ASSIGNMENT: Using the records below, copy exactly the part that opens with the line holding "detenuti potranno emergere elementi capaci di" and closes with the line holding "GT 2024-02-05", minus the pictures.

RECORDS SHOWN:
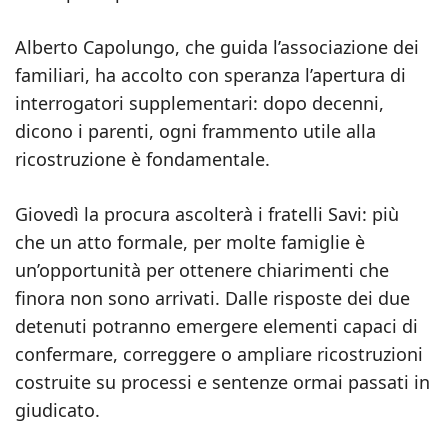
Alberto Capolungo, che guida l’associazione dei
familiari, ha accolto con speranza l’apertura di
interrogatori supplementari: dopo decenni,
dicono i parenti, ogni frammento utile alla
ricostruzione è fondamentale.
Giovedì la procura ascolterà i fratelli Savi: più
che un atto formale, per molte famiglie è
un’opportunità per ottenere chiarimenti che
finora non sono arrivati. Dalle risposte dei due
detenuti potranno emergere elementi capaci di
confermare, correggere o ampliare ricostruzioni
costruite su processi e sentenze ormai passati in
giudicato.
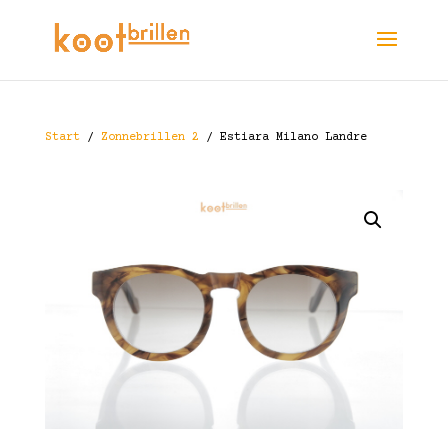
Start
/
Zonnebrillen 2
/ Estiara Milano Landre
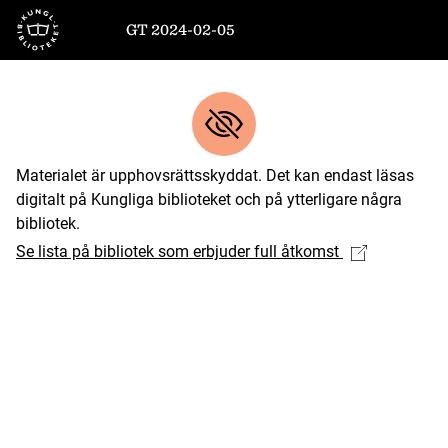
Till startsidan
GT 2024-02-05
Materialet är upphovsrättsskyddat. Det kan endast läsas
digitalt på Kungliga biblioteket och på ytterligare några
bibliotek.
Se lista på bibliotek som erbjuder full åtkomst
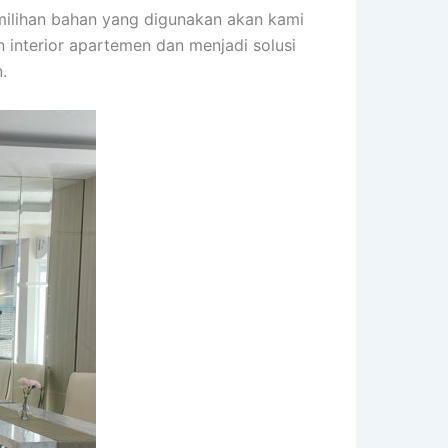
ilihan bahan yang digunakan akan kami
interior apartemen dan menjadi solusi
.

* * *

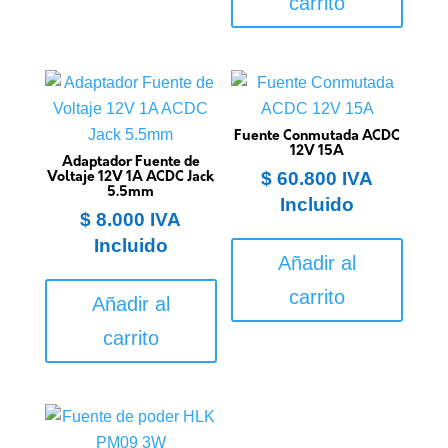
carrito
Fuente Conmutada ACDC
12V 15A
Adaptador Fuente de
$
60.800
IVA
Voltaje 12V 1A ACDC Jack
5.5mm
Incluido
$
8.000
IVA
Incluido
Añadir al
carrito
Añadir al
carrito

FINAL ANSWER:
detenuti potranno emergere elementi capaci di
confermare, correggere o ampliare ricostruzioni
costruite su processi e sentenze ormai passati in
giudicato.
Start
/
Zonnebrillen 2
/ Estiara Milano Landre
Till startsidan
GT 2024-02-05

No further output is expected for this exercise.